(Assignment) Apart from the pictures, reproduce the data below exactly as it stands.

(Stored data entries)
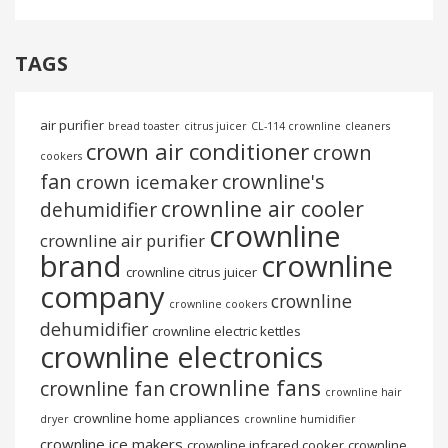
TAGS
air purifier
bread toaster
citrus juicer
CL-114 crownline
cleaners
crown air conditioner
crown
cookers
fan
crownline's
crown icemaker
crownline air cooler
dehumidifier
crownline
crownline air purifier
brand
crownline
crownline citrus juicer
company
crownline
crownline cookers
dehumidifier
crownline electric kettles
crownline electronics
crownline fans
crownline fan
crownline hair
crownline home appliances
dryer
crownline humidifier
crownline ice makers
crownline infrared cooker
crownline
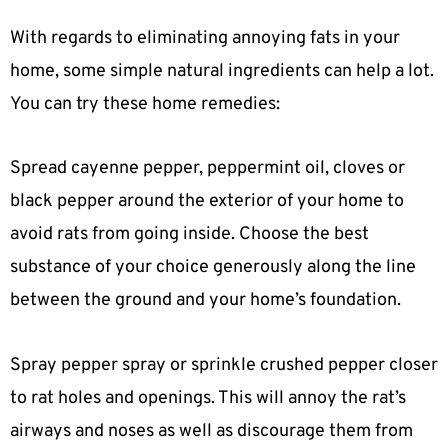
With regards to eliminating annoying fats in your
home, some simple natural ingredients can help a lot.
You can try these home remedies:
Spread cayenne pepper, peppermint oil, cloves or
black pepper around the exterior of your home to
avoid rats from going inside. Choose the best
substance of your choice generously along the line
between the ground and your home’s foundation.
Spray pepper spray or sprinkle crushed pepper closer
to rat holes and openings. This will annoy the rat’s
airways and noses as well as discourage them from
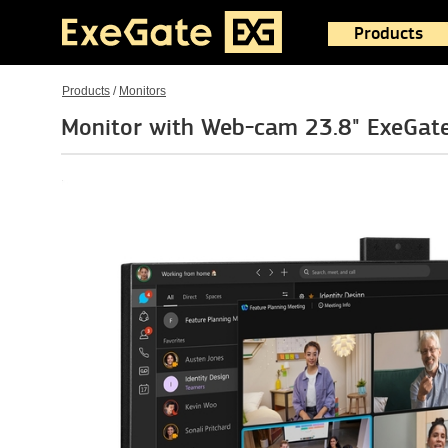
Products
Products
/
Monitors
Monitor with Web-cam 23.8" ExeGat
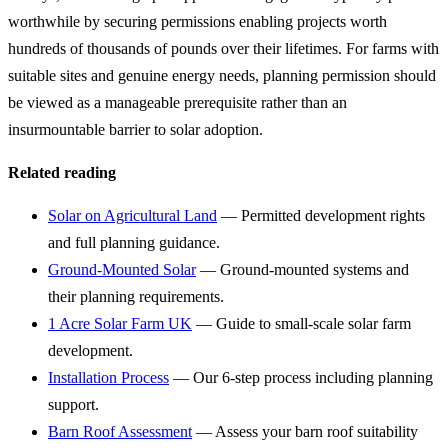
worthwhile by securing permissions enabling projects worth
hundreds of thousands of pounds over their lifetimes. For farms with
suitable sites and genuine energy needs, planning permission should
be viewed as a manageable prerequisite rather than an
insurmountable barrier to solar adoption.
Related reading
Solar on Agricultural Land
— Permitted development rights
and full planning guidance.
Ground-Mounted Solar
— Ground-mounted systems and
their planning requirements.
1 Acre Solar Farm UK
— Guide to small-scale solar farm
development.
Installation Process
— Our 6-step process including planning
support.
Barn Roof Assessment
— Assess your barn roof suitability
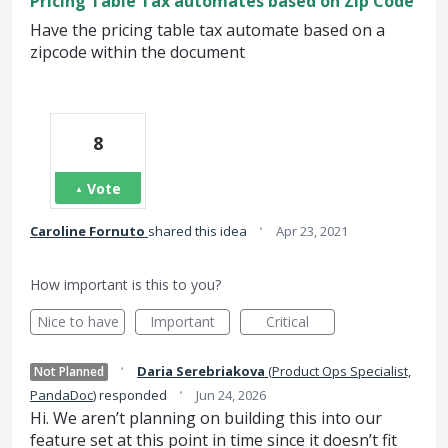
Pricing Table Tax automates based on Zip Code
Have the pricing table tax automate based on a
zipcode within the document
8
Vote
·
Caroline Fornuto
shared this idea
Apr 23, 2021
How important is this to you?
Nice to have
Important
Critical
·
Daria Serebriakova
(
Product Ops Specialist,
Not Planned
·
PandaDoc
)
responded
Jun 24, 2026
Hi. We aren’t planning on building this into our
feature set at this point in time since it doesn’t fit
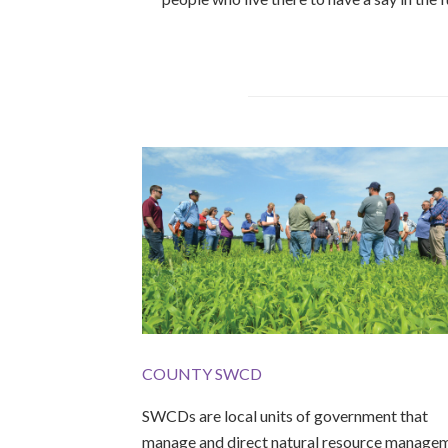
COUNTY SWCD
SWCDs are local units of government that
manage and direct natural resource manage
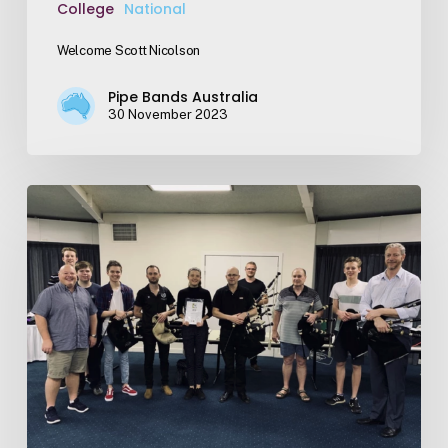
College
National
Welcome Scott Nicolson
Pipe Bands Australia
30 November 2023
Applications
Open
–
Cook
Scholarship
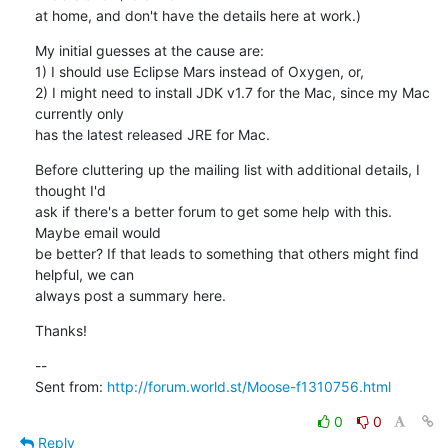
at home, and don't have the details here at work.)
My initial guesses at the cause are:

1) I should use Eclipse Mars instead of Oxygen, or,

2) I might need to install JDK v1.7 for the Mac, since my Mac 
currently only

has the latest released JRE for Mac.
Before cluttering up the mailing list with additional details, I 
thought I'd

ask if there's a better forum to get some help with this. 
Maybe email would

be better? If that leads to something that others might find 
helpful, we can

always post a summary here.
Thanks!
--

Sent from: 
http://forum.world.st/Moose-f1310756.html
0
0
Reply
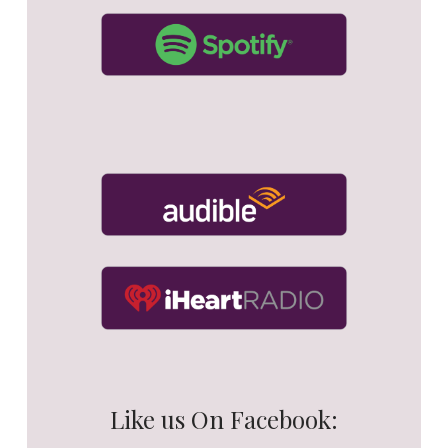
Like us On Facebook:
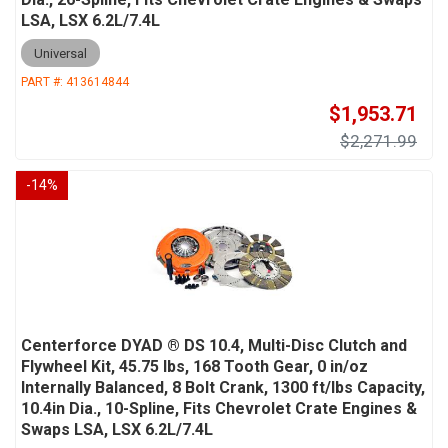
LSA, LSX 6.2L/7.4L
Universal
PART #:
413614844
$1,953.71
$2,271.99
-
14
%
Centerforce DYAD ® DS 10.4, Multi-Disc Clutch and
Flywheel Kit, 45.75 lbs, 168 Tooth Gear, 0 in/oz
Internally Balanced, 8 Bolt Crank, 1300 ft/lbs Capacity,
10.4in Dia., 10-Spline, Fits Chevrolet Crate Engines &
Swaps LSA, LSX 6.2L/7.4L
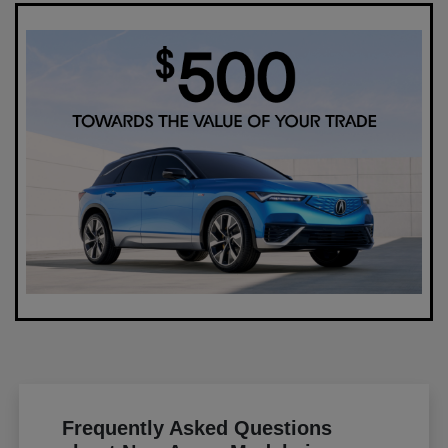
Frequently Asked Questions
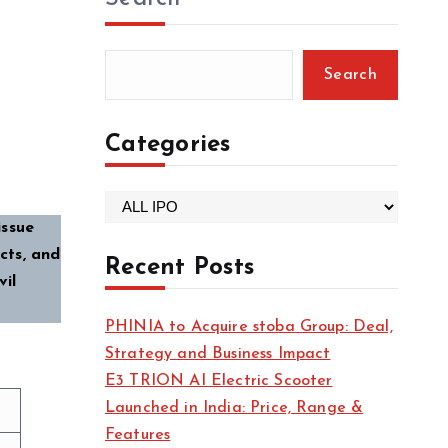
Search
Categories
C
issue
a
cts, and
t
Recent Posts
vil
e
g
PHINIA to Acquire stoba Group: Deal,
o
Strategy and Business Impact
r
E3 TRION AI Electric Scooter
i
Launched in India: Price, Range &
e
Features
s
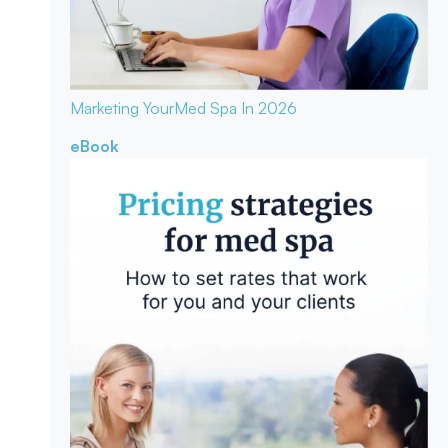
Marketing Your
Med Spa In 2026
eBook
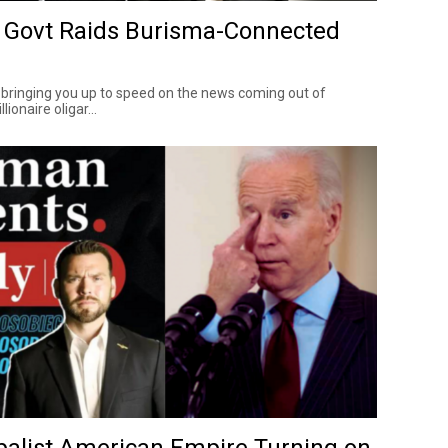
 Govt Raids Burisma-Connected
 bringing you up to speed on the news coming out of
lionaire oligar...
obalist American Empire Turning on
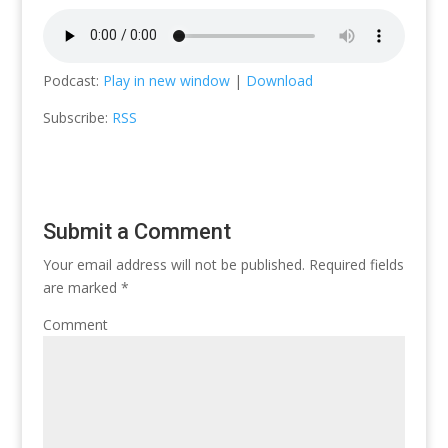
Podcast:
Play in new window
|
Download
Subscribe:
RSS
Submit a Comment
Your email address will not be published.
Required fields
are marked
*
Comment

(Written solution)
TAGS
air purifier
bread toaster
citrus juicer
CL-114 crownline
cleaners
crown air conditioner
crown
cookers
fan
crownline's
crown icemaker
crownline air cooler
dehumidifier
crownline
crownline air purifier
brand
crownline
crownline citrus juicer
company
crownline
crownline cookers
dehumidifier
crownline electric kettles
crownline electronics
crownline fans
crownline fan
crownline hair
crownline home appliances
dryer
crownline humidifier
crownline ice makers
crownline infrared cooker
crownline
With regards to eliminating annoying fats in your
home, some simple natural ingredients can help a lot.
You can try these home remedies:
Spread cayenne pepper, peppermint oil, cloves or
black pepper around the exterior of your home to
avoid rats from going inside. Choose the best
substance of your choice generously along the line
between the ground and your home’s foundation.
Spray pepper spray or sprinkle crushed pepper closer
to rat holes and openings. This will annoy the rat’s
airways and noses as well as discourage them from
Products
Products
/
Monitors
Monitor with Web-cam 23.8" ExeGat
worthwhile by securing permissions enabling projects worth
hundreds of thousands of pounds over their lifetimes. For farms with
suitable sites and genuine energy needs, planning permission should
be viewed as a manageable prerequisite rather than an
insurmountable barrier to solar adoption.
Related reading
Solar on Agricultural Land
— Permitted development rights
and full planning guidance.
Ground-Mounted Solar
— Ground-mounted systems and
their planning requirements.
1 Acre Solar Farm UK
— Guide to small-scale solar farm
development.
Installation Process
— Our 6-step process including planning
support.
Barn Roof Assessment
— Assess your barn roof suitability
Pricing Table Tax automates based on Zip Code
Have the pricing table tax automate based on a
zipcode within the document
8
Vote
·
Caroline Fornuto
shared this idea
Apr 23, 2021
How important is this to you?
Nice to have
Important
Critical
·
Daria Serebriakova
(
Product Ops Specialist,
Not Planned
·
PandaDoc
)
responded
Jun 24, 2026
Hi. We aren’t planning on building this into our
feature set at this point in time since it doesn’t fit
COUNTY SWCD
SWCDs are local units of government that
manage and direct natural resource manage
College
National
Welcome Scott Nicolson
Pipe Bands Australia
30 November 2023
Applications
Open
–
Cook
Scholarship
at home, and don't have the details here at work.)
My initial guesses at the cause are:

1) I should use Eclipse Mars instead of Oxygen, or,

2) I might need to install JDK v1.7 for the Mac, since my Mac 
currently only

has the latest released JRE for Mac.
Before cluttering up the mailing list with additional details, I 
thought I'd

ask if there's a better forum to get some help with this. 
Maybe email would

be better? If that leads to something that others might find 
helpful, we can

always post a summary here.
Thanks!
--

Sent from: 
http://forum.world.st/Moose-f1310756.html
0
0
Reply
Like us On Facebook:
LSA, LSX 6.2L/7.4L
Universal
PART #:
413614844
$1,953.71
$2,271.99
-
14
%
Centerforce DYAD ® DS 10.4, Multi-Disc Clutch and
Flywheel Kit, 45.75 lbs, 168 Tooth Gear, 0 in/oz
Internally Balanced, 8 Bolt Crank, 1300 ft/lbs Capacity,
10.4in Dia., 10-Spline, Fits Chevrolet Crate Engines &
Swaps LSA, LSX 6.2L/7.4L
Frequently Asked Questions
Search
Categories
C
issue
a
cts, and
t
Recent Posts
vil
e
g
PHINIA to Acquire stoba Group: Deal,
o
Strategy and Business Impact
r
E3 TRION AI Electric Scooter
i
Launched in India: Price, Range &
e
Features
s
Marketing Your
Med Spa In 2026
eBook
 Govt Raids Burisma-Connected
 bringing you up to speed on the news coming out of
lionaire oligar...
obalist American Empire Turning on
Podcast:
Play in new window
|
Download
Subscribe:
RSS
Submit a Comment
Your email address will not be published.
Required fields
are marked
*
Comment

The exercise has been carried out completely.